▶ **PROBLEM**:
Print the records exactly and in full, please; the pictures stay out.

▶ **AVAILABLE DATA**:
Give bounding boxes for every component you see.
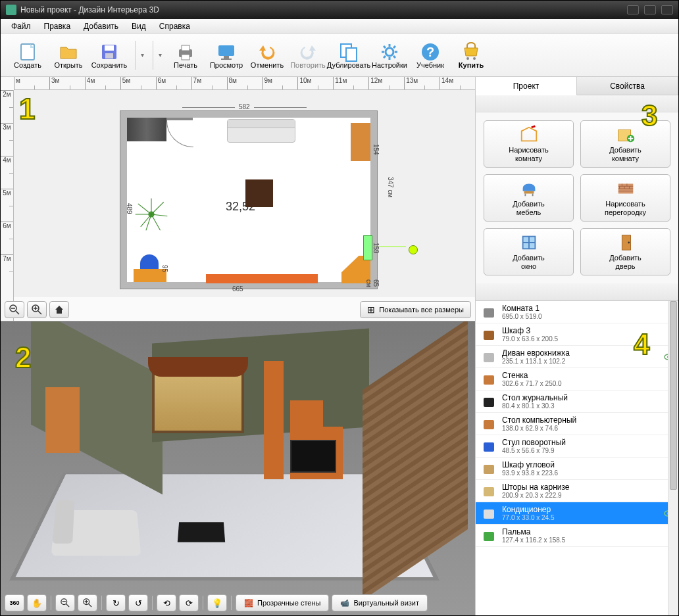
- menu-Справка[interactable]: Справка: [153, 20, 197, 32]
- open-button[interactable]: Открыть: [48, 37, 89, 74]
- menu-Файл[interactable]: Файл: [5, 20, 38, 32]
- plan-2d-area[interactable]: м3м4м5м6м7м8м9м10м11м12м13м14м 2м3м4м5м6…: [1, 77, 475, 321]
- menu-Правка[interactable]: Правка: [38, 20, 78, 32]
- svg-rect-34: [484, 375, 494, 385]
- svg-rect-31: [484, 353, 494, 362]
- tab-properties[interactable]: Свойства: [577, 77, 678, 95]
- ruler-vertical: 2м3м4м5м6м7м: [1, 90, 14, 321]
- table-2d[interactable]: [245, 179, 273, 207]
- window-title: Новый проект - Дизайн Интерьера 3D: [20, 5, 622, 14]
- transparent-walls-button[interactable]: 🧱Прозрачные стены: [236, 594, 329, 611]
- dup-button[interactable]: Дублировать: [328, 37, 369, 74]
- svg-rect-30: [484, 331, 494, 340]
- add-window-button[interactable]: Добавитьокно: [484, 228, 574, 275]
- marker-2: 2: [15, 341, 44, 374]
- ac-2d[interactable]: [364, 236, 372, 260]
- dim-bottom: 665: [232, 285, 243, 293]
- rotate-360-button[interactable]: 360: [5, 594, 24, 611]
- minimize-button[interactable]: [627, 5, 639, 14]
- home-button[interactable]: [49, 301, 69, 318]
- cabinet-3d: [45, 387, 80, 453]
- save-button[interactable]: Сохранить: [89, 37, 130, 74]
- svg-point-16: [473, 57, 476, 60]
- object-row[interactable]: Пальма127.4 x 116.2 x 158.5: [476, 525, 678, 547]
- tilt-down-button[interactable]: ⟳: [179, 594, 199, 611]
- svg-point-15: [466, 57, 469, 60]
- undo-button[interactable]: Отменить: [247, 37, 288, 74]
- draw-wall-button[interactable]: Нарисоватьперегородку: [580, 174, 670, 222]
- add-door-button[interactable]: Добавитьдверь: [580, 228, 670, 275]
- panel-tabs: Проект Свойства: [476, 77, 678, 95]
- virtual-visit-button[interactable]: 📹Виртуальный визит: [332, 594, 428, 611]
- object-row[interactable]: Шторы на карнизе200.9 x 20.3 x 222.9: [476, 480, 678, 502]
- sofa-3d: [51, 510, 141, 556]
- sofa2-2d[interactable]: [206, 274, 318, 283]
- light-button[interactable]: 💡: [207, 594, 227, 611]
- object-row[interactable]: Стенка302.6 x 71.7 x 250.0: [476, 368, 678, 391]
- settings-button[interactable]: Настройки: [369, 37, 410, 74]
- maximize-button[interactable]: [644, 5, 656, 14]
- tv-3d: [290, 440, 336, 473]
- view-3d-area[interactable]: 2 360 ✋ ↻ ↺ ⟲ ⟳ 💡 🧱Прозрачные ст: [1, 321, 475, 615]
- zoom-out-3d-button[interactable]: [55, 594, 75, 611]
- svg-rect-24: [524, 191, 534, 194]
- dim-right-outer: 347 см: [387, 177, 394, 197]
- zoom-in-button[interactable]: [27, 301, 47, 318]
- shelf-2d[interactable]: [351, 123, 370, 161]
- wall-right-3d: [363, 321, 468, 600]
- zoom-in-3d-button[interactable]: [78, 594, 97, 611]
- buy-button[interactable]: Купить: [451, 37, 491, 74]
- object-row[interactable]: Комната 1695.0 x 519.0: [476, 301, 678, 323]
- menu-Добавить[interactable]: Добавить: [77, 20, 125, 32]
- print-button[interactable]: Печать: [165, 37, 206, 74]
- menu-Вид[interactable]: Вид: [125, 20, 153, 32]
- selection-handle[interactable]: [409, 245, 418, 254]
- svg-text:?: ?: [426, 45, 434, 59]
- svg-rect-3: [105, 53, 113, 59]
- canvas-2d[interactable]: 32,52 582 347 см: [14, 90, 475, 297]
- svg-point-28: [628, 241, 630, 243]
- rotate-cw-button[interactable]: ↻: [106, 594, 126, 611]
- tilt-up-button[interactable]: ⟲: [157, 594, 176, 611]
- dim-left: 489: [126, 203, 133, 214]
- pan-button[interactable]: ✋: [27, 594, 47, 611]
- tab-project[interactable]: Проект: [476, 77, 577, 95]
- draw-room-button[interactable]: Нарисоватькомнату: [484, 120, 574, 168]
- menubar: ФайлПравкаДобавитьВидСправка: [1, 19, 678, 34]
- ruler-horizontal: м3м4м5м6м7м8м9м10м11м12м13м14м: [14, 77, 475, 90]
- object-row[interactable]: Шкаф угловой93.9 x 93.8 x 223.6: [476, 458, 678, 480]
- object-row[interactable]: Стул поворотный48.5 x 56.6 x 79.9: [476, 435, 678, 458]
- add-furn-button[interactable]: Добавитьмебель: [484, 174, 574, 222]
- dim-right-bot: 65 см: [365, 279, 380, 287]
- section-header-objects: [476, 283, 678, 300]
- svg-rect-38: [484, 465, 494, 474]
- svg-rect-35: [484, 398, 494, 407]
- object-row[interactable]: Кондиционер77.0 x 33.0 x 24.5: [476, 502, 678, 525]
- help-button[interactable]: ?Учебник: [410, 37, 451, 74]
- rotate-ccw-button[interactable]: ↺: [128, 594, 148, 611]
- scrollbar-thumb[interactable]: [670, 301, 677, 490]
- sofa-2d[interactable]: [227, 119, 295, 143]
- object-row[interactable]: Стол компьютерный138.0 x 62.9 x 74.6: [476, 413, 678, 435]
- svg-rect-39: [484, 487, 494, 496]
- room-outline[interactable]: 32,52 582 347 см: [120, 111, 377, 289]
- door-2d[interactable]: [166, 118, 193, 120]
- scrollbar[interactable]: [668, 301, 678, 615]
- right-panel: Проект Свойства НарисоватькомнатуДобавит…: [476, 77, 678, 615]
- redo-button[interactable]: Повторить: [288, 37, 328, 74]
- svg-rect-43: [484, 532, 494, 541]
- svg-point-12: [386, 48, 393, 56]
- zoom-out-button[interactable]: [5, 301, 24, 318]
- plant-2d[interactable]: [134, 197, 169, 232]
- table-3d: [178, 522, 225, 542]
- show-all-dims-button[interactable]: Показывать все размеры: [360, 301, 471, 318]
- tools-3d: 360 ✋ ↻ ↺ ⟲ ⟳ 💡 🧱Прозрачные стены 📹Вирту: [5, 594, 471, 611]
- svg-rect-29: [484, 308, 494, 318]
- close-button[interactable]: [661, 5, 673, 14]
- dim-top: 582: [239, 103, 250, 110]
- object-row[interactable]: Стол журнальный80.4 x 80.1 x 30.3: [476, 391, 678, 413]
- window-3d: [152, 361, 244, 433]
- view-button[interactable]: Просмотр: [206, 37, 247, 74]
- create-button[interactable]: Создать: [7, 37, 48, 74]
- wardrobe-2d[interactable]: [127, 118, 166, 141]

▶ **WRITTEN RESPONSE**:
Give bounding boxes for every component you see.
- menu-Справка[interactable]: Справка: [153, 20, 197, 32]
- open-button[interactable]: Открыть: [48, 37, 89, 74]
- menu-Файл[interactable]: Файл: [5, 20, 38, 32]
- plan-2d-area[interactable]: м3м4м5м6м7м8м9м10м11м12м13м14м 2м3м4м5м6…: [1, 77, 475, 321]
- menu-Правка[interactable]: Правка: [38, 20, 78, 32]
- svg-rect-34: [484, 375, 494, 385]
- svg-rect-31: [484, 353, 494, 362]
- tab-properties[interactable]: Свойства: [577, 77, 678, 95]
- ruler-vertical: 2м3м4м5м6м7м: [1, 90, 14, 321]
- table-2d[interactable]: [245, 179, 273, 207]
- window-title: Новый проект - Дизайн Интерьера 3D: [20, 5, 622, 14]
- transparent-walls-button[interactable]: 🧱Прозрачные стены: [236, 594, 329, 611]
- dup-button[interactable]: Дублировать: [328, 37, 369, 74]
- svg-rect-30: [484, 331, 494, 340]
- add-window-button[interactable]: Добавитьокно: [484, 228, 574, 275]
- marker-2: 2: [15, 341, 44, 374]
- ac-2d[interactable]: [364, 236, 372, 260]
- dim-bottom: 665: [232, 285, 243, 293]
- rotate-360-button[interactable]: 360: [5, 594, 24, 611]
- minimize-button[interactable]: [627, 5, 639, 14]
- home-button[interactable]: [49, 301, 69, 318]
- cabinet-3d: [45, 387, 80, 453]
- save-button[interactable]: Сохранить: [89, 37, 130, 74]
- svg-point-16: [473, 57, 476, 60]
- object-row[interactable]: Пальма127.4 x 116.2 x 158.5: [476, 525, 678, 547]
- tilt-down-button[interactable]: ⟳: [179, 594, 199, 611]
- svg-point-15: [466, 57, 469, 60]
- undo-button[interactable]: Отменить: [247, 37, 288, 74]
- draw-wall-button[interactable]: Нарисоватьперегородку: [580, 174, 670, 222]
- add-door-button[interactable]: Добавитьдверь: [580, 228, 670, 275]
- panel-tabs: Проект Свойства: [476, 77, 678, 95]
- virtual-visit-button[interactable]: 📹Виртуальный визит: [332, 594, 428, 611]
- object-row[interactable]: Шторы на карнизе200.9 x 20.3 x 222.9: [476, 480, 678, 502]
- sofa-3d: [51, 510, 141, 556]
- sofa2-2d[interactable]: [206, 274, 318, 283]
- light-button[interactable]: 💡: [207, 594, 227, 611]
- object-row[interactable]: Стенка302.6 x 71.7 x 250.0: [476, 368, 678, 391]
- settings-button[interactable]: Настройки: [369, 37, 410, 74]
- maximize-button[interactable]: [644, 5, 656, 14]
- tv-3d: [290, 440, 336, 473]
- view-3d-area[interactable]: 2 360 ✋ ↻ ↺ ⟲ ⟳ 💡 🧱Прозрачные ст: [1, 321, 475, 615]
- zoom-out-3d-button[interactable]: [55, 594, 75, 611]
- svg-rect-24: [524, 191, 534, 194]
- dim-right-outer: 347 см: [387, 177, 394, 197]
- zoom-in-button[interactable]: [27, 301, 47, 318]
- shelf-2d[interactable]: [351, 123, 370, 161]
- wall-right-3d: [363, 321, 468, 600]
- zoom-in-3d-button[interactable]: [78, 594, 97, 611]
- buy-button[interactable]: Купить: [451, 37, 491, 74]
- object-row[interactable]: Комната 1695.0 x 519.0: [476, 301, 678, 323]
- menu-Добавить[interactable]: Добавить: [77, 20, 125, 32]
- print-button[interactable]: Печать: [165, 37, 206, 74]
- menu-Вид[interactable]: Вид: [125, 20, 153, 32]
- selection-handle[interactable]: [409, 245, 418, 254]
- svg-text:?: ?: [426, 45, 434, 59]
- svg-rect-3: [105, 53, 113, 59]
- canvas-2d[interactable]: 32,52 582 347 см: [14, 90, 475, 297]
- svg-point-28: [628, 241, 630, 243]
- rotate-cw-button[interactable]: ↻: [106, 594, 126, 611]
- tilt-up-button[interactable]: ⟲: [157, 594, 176, 611]
- dim-left: 489: [126, 203, 133, 214]
- pan-button[interactable]: ✋: [27, 594, 47, 611]
- tab-project[interactable]: Проект: [476, 77, 577, 95]
- draw-room-button[interactable]: Нарисоватькомнату: [484, 120, 574, 168]
- menubar: ФайлПравкаДобавитьВидСправка: [1, 19, 678, 34]
- ruler-horizontal: м3м4м5м6м7м8м9м10м11м12м13м14м: [14, 77, 475, 90]
- object-row[interactable]: Шкаф угловой93.9 x 93.8 x 223.6: [476, 458, 678, 480]
- object-row[interactable]: Стул поворотный48.5 x 56.6 x 79.9: [476, 435, 678, 458]
- add-furn-button[interactable]: Добавитьмебель: [484, 174, 574, 222]
- dim-right-bot: 65 см: [365, 279, 380, 287]
- section-header-objects: [476, 283, 678, 300]
- svg-rect-38: [484, 465, 494, 474]
- svg-rect-35: [484, 398, 494, 407]
- object-row[interactable]: Кондиционер77.0 x 33.0 x 24.5: [476, 502, 678, 525]
- help-button[interactable]: ?Учебник: [410, 37, 451, 74]
- rotate-ccw-button[interactable]: ↺: [128, 594, 148, 611]
- scrollbar-thumb[interactable]: [670, 301, 677, 490]
- sofa-2d[interactable]: [227, 119, 295, 143]
- object-row[interactable]: Стол компьютерный138.0 x 62.9 x 74.6: [476, 413, 678, 435]
- svg-rect-39: [484, 487, 494, 496]
- room-outline[interactable]: 32,52 582 347 см: [120, 111, 377, 289]
- door-2d[interactable]: [166, 118, 193, 120]
- scrollbar[interactable]: [668, 301, 678, 615]
- right-panel: Проект Свойства НарисоватькомнатуДобавит…: [476, 77, 678, 615]
- redo-button[interactable]: Повторить: [288, 37, 328, 74]
- svg-rect-43: [484, 532, 494, 541]
- svg-point-12: [386, 48, 393, 56]
- zoom-out-button[interactable]: [5, 301, 24, 318]
- plant-2d[interactable]: [134, 197, 169, 232]
- table-3d: [178, 522, 225, 542]
- show-all-dims-button[interactable]: Показывать все размеры: [360, 301, 471, 318]
- tools-3d: 360 ✋ ↻ ↺ ⟲ ⟳ 💡 🧱Прозрачные стены 📹Вирту: [5, 594, 471, 611]
- svg-rect-29: [484, 308, 494, 318]
- close-button[interactable]: [661, 5, 673, 14]
- dim-top: 582: [239, 103, 250, 110]
- object-row[interactable]: Стол журнальный80.4 x 80.1 x 30.3: [476, 391, 678, 413]
- window-3d: [152, 361, 244, 433]
- view-button[interactable]: Просмотр: [206, 37, 247, 74]
- create-button[interactable]: Создать: [7, 37, 48, 74]
- wardrobe-2d[interactable]: [127, 118, 166, 141]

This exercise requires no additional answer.